Cartilage Research

My interest in cartilage research began in 1997 when I learned how to perform cartilage transplantation (autologous chondrocyte transplantation) utilizing the technique developed by Lars Peterson and Matts Brittberg, commercialized by Genzyme. This was one of the first examples of tissue engineering, in which the intent is to use living cells, sometimes coupled with scaffolds or other factors, as a method of repairing damaged tissue in the body. In orthopaedic surgery, this is sometimes referred to as orthobiologics. Many people in the field think that biologic repair someday will supplant mechanical repair—like total joint replacement—in many circumstances, especially if the problem is diagnosed early and treated before complete destruction of the tissue occurs.

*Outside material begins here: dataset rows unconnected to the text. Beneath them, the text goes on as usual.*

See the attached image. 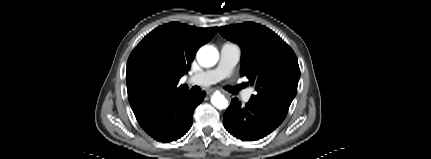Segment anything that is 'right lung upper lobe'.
<instances>
[{
	"label": "right lung upper lobe",
	"instance_id": "right-lung-upper-lobe-1",
	"mask_svg": "<svg viewBox=\"0 0 431 159\" xmlns=\"http://www.w3.org/2000/svg\"><path fill=\"white\" fill-rule=\"evenodd\" d=\"M216 32V27L171 22L141 40L129 56L126 72L128 98L137 121L188 90L179 80L190 69L198 48Z\"/></svg>",
	"mask_w": 431,
	"mask_h": 159
}]
</instances>
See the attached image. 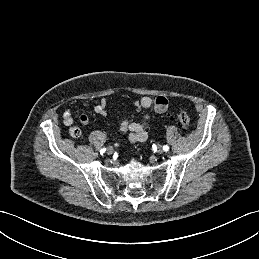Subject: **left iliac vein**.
I'll list each match as a JSON object with an SVG mask.
<instances>
[{
  "label": "left iliac vein",
  "mask_w": 259,
  "mask_h": 259,
  "mask_svg": "<svg viewBox=\"0 0 259 259\" xmlns=\"http://www.w3.org/2000/svg\"><path fill=\"white\" fill-rule=\"evenodd\" d=\"M164 152V149L162 146H158L157 153L162 154Z\"/></svg>",
  "instance_id": "4c4485c4"
}]
</instances>
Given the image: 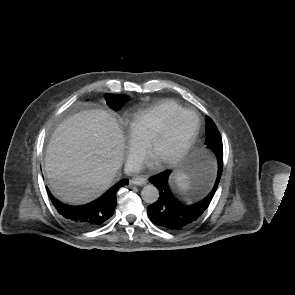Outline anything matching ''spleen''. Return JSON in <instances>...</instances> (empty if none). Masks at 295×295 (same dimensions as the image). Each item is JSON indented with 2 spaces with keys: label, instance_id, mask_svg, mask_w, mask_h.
<instances>
[{
  "label": "spleen",
  "instance_id": "spleen-1",
  "mask_svg": "<svg viewBox=\"0 0 295 295\" xmlns=\"http://www.w3.org/2000/svg\"><path fill=\"white\" fill-rule=\"evenodd\" d=\"M175 182H176L178 189L183 193H186L191 189L190 176L187 174H184L182 172H178L175 175Z\"/></svg>",
  "mask_w": 295,
  "mask_h": 295
}]
</instances>
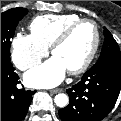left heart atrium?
<instances>
[{
    "label": "left heart atrium",
    "instance_id": "39dd6f15",
    "mask_svg": "<svg viewBox=\"0 0 121 121\" xmlns=\"http://www.w3.org/2000/svg\"><path fill=\"white\" fill-rule=\"evenodd\" d=\"M66 73L67 70L62 62L56 56H53L27 72L25 82L31 87L50 88L58 85L64 79Z\"/></svg>",
    "mask_w": 121,
    "mask_h": 121
}]
</instances>
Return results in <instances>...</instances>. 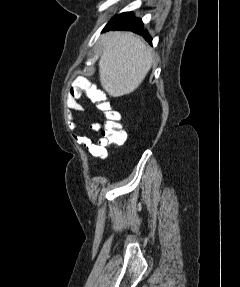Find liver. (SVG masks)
Listing matches in <instances>:
<instances>
[{
  "instance_id": "6515ba94",
  "label": "liver",
  "mask_w": 240,
  "mask_h": 287,
  "mask_svg": "<svg viewBox=\"0 0 240 287\" xmlns=\"http://www.w3.org/2000/svg\"><path fill=\"white\" fill-rule=\"evenodd\" d=\"M99 77L109 96L135 91L153 63L151 49L131 32H109L101 37Z\"/></svg>"
}]
</instances>
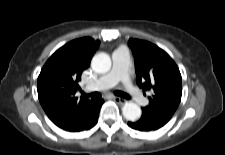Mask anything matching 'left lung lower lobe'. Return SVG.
Instances as JSON below:
<instances>
[{"instance_id": "obj_1", "label": "left lung lower lobe", "mask_w": 225, "mask_h": 155, "mask_svg": "<svg viewBox=\"0 0 225 155\" xmlns=\"http://www.w3.org/2000/svg\"><path fill=\"white\" fill-rule=\"evenodd\" d=\"M172 115L164 112H149L142 110V117L135 122H128V126L139 131H154L164 126Z\"/></svg>"}]
</instances>
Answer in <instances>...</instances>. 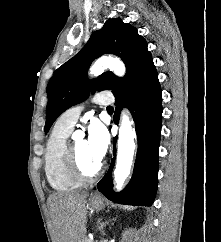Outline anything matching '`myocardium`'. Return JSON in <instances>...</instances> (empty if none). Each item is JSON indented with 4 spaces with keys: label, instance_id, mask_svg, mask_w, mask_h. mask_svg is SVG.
I'll list each match as a JSON object with an SVG mask.
<instances>
[{
    "label": "myocardium",
    "instance_id": "obj_1",
    "mask_svg": "<svg viewBox=\"0 0 221 242\" xmlns=\"http://www.w3.org/2000/svg\"><path fill=\"white\" fill-rule=\"evenodd\" d=\"M67 165L71 175L82 182L92 181L100 174L102 170V163L99 162L97 167L93 171H85L79 162L77 153L73 145L67 148Z\"/></svg>",
    "mask_w": 221,
    "mask_h": 242
}]
</instances>
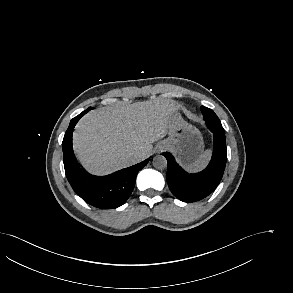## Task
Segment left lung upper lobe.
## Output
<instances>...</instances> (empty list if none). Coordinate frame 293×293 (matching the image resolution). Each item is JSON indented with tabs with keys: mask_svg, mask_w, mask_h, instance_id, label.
Listing matches in <instances>:
<instances>
[{
	"mask_svg": "<svg viewBox=\"0 0 293 293\" xmlns=\"http://www.w3.org/2000/svg\"><path fill=\"white\" fill-rule=\"evenodd\" d=\"M201 112L203 114V117H204V120L206 123H208L210 125L221 126V122L213 110H211L207 107L201 106Z\"/></svg>",
	"mask_w": 293,
	"mask_h": 293,
	"instance_id": "left-lung-upper-lobe-1",
	"label": "left lung upper lobe"
}]
</instances>
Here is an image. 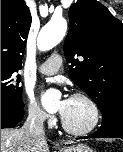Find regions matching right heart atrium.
<instances>
[{"label":"right heart atrium","mask_w":123,"mask_h":152,"mask_svg":"<svg viewBox=\"0 0 123 152\" xmlns=\"http://www.w3.org/2000/svg\"><path fill=\"white\" fill-rule=\"evenodd\" d=\"M25 108L29 119L35 123L46 124L53 121L52 117L30 98L26 100Z\"/></svg>","instance_id":"d8ad5b80"}]
</instances>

Image: TK Kim, B. Sharma et al, OsteoArthritis and Cartilage (2003) 11, 653-664.

 

Normal cartilage grows in layers and in a very specific way. The cells are grown from the bottom up and make a very important matrix which has no cells in it and comprises most of the cartilage volume. The matrix attracts water. In our lab we have been able to replicate some of the natural layering of cartilage.

Experience in this field is still very, very early. Several amazing developments have already occurred in the 21st century that have put it on the map, and both research interest and commercial development interest is high. The first development that inspired my interest was the deciphering of the human genome, initially “completed” in 2002 and refined even more so since then. This accomplishment led to the development of “gene chips” that can test cells for biomarkers, which really means sequences of DNA that make certain proteins. If cells are cultured in the laboratory to help heal human tissues, it would be a good idea to know that they are making the right proteins—those proteins normally found in healthy tissue. So for cartilage, this requires the development of biomarker tests that are specific to the cartilage matrix proteins. My work on this subject was performed in conjunction with Dr. Geraldine Grant and the Department of Biomedical Genomics at George Mason University.

Reference:
Genomics of Long Term Culture of Normal Human Chondrocytes, involvement of KLF4 and FRZB. Grant, G., Castano, V., Dong, Y., O’Reilly, L., Hariharan, N., Marcus, N.A., Chandhoke, V. Currently in press.